--- WHAT YOU ARE ASKED TO DO ---
In the data below, find each line carrying the string "Kabellose" and copy it out.

--- INPUT ---
============

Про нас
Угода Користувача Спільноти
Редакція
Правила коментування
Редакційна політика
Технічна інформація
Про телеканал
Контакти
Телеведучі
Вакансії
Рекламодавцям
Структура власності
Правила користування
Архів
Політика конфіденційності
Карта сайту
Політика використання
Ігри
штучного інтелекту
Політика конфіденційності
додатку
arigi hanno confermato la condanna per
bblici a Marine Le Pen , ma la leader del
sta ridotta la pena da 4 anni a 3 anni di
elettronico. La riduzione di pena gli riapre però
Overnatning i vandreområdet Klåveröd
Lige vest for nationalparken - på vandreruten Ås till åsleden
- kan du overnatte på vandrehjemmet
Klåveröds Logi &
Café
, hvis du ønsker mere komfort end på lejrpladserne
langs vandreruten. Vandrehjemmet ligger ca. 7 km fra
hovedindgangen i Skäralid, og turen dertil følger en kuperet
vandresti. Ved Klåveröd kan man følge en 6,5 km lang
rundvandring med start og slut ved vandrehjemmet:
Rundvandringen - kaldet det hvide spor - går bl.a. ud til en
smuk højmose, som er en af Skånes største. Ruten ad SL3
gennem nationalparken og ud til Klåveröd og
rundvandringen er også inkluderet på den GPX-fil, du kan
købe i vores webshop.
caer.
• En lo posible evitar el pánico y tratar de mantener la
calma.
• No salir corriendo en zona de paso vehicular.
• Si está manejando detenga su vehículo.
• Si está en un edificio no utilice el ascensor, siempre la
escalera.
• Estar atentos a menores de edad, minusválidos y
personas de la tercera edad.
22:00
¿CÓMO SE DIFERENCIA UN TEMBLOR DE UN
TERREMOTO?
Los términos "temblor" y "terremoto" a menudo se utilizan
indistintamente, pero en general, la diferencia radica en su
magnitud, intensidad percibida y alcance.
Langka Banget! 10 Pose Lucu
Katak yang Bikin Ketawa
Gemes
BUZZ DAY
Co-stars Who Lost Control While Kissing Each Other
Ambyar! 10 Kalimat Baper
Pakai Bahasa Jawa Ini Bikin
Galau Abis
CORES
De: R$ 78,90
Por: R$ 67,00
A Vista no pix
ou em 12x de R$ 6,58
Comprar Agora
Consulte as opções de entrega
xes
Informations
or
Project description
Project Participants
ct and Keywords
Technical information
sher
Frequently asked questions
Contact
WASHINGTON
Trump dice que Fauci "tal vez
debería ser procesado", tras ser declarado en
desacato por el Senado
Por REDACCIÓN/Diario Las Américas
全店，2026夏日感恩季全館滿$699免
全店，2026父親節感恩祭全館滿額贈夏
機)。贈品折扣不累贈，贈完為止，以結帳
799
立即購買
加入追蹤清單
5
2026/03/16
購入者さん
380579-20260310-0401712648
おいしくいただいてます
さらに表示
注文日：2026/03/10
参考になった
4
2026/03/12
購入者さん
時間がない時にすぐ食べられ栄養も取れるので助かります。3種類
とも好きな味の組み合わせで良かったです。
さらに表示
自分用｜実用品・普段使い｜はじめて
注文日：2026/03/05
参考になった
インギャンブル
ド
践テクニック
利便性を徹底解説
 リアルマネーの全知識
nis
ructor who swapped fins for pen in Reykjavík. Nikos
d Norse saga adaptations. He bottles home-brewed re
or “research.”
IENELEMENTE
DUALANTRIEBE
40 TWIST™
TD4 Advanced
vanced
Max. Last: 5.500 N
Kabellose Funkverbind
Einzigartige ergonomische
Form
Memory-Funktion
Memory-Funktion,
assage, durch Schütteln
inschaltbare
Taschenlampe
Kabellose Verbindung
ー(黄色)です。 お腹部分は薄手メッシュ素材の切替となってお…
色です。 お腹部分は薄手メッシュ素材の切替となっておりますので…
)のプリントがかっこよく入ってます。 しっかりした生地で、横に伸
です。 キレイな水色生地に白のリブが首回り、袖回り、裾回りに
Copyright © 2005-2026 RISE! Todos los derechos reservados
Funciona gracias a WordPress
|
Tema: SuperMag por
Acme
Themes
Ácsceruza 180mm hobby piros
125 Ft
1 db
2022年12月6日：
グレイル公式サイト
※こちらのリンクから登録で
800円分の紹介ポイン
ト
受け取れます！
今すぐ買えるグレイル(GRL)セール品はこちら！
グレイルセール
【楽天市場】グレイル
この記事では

============

--- RESULT FOR THIS TASK ---
Kabellose Funkverbind
Kabellose Verbindung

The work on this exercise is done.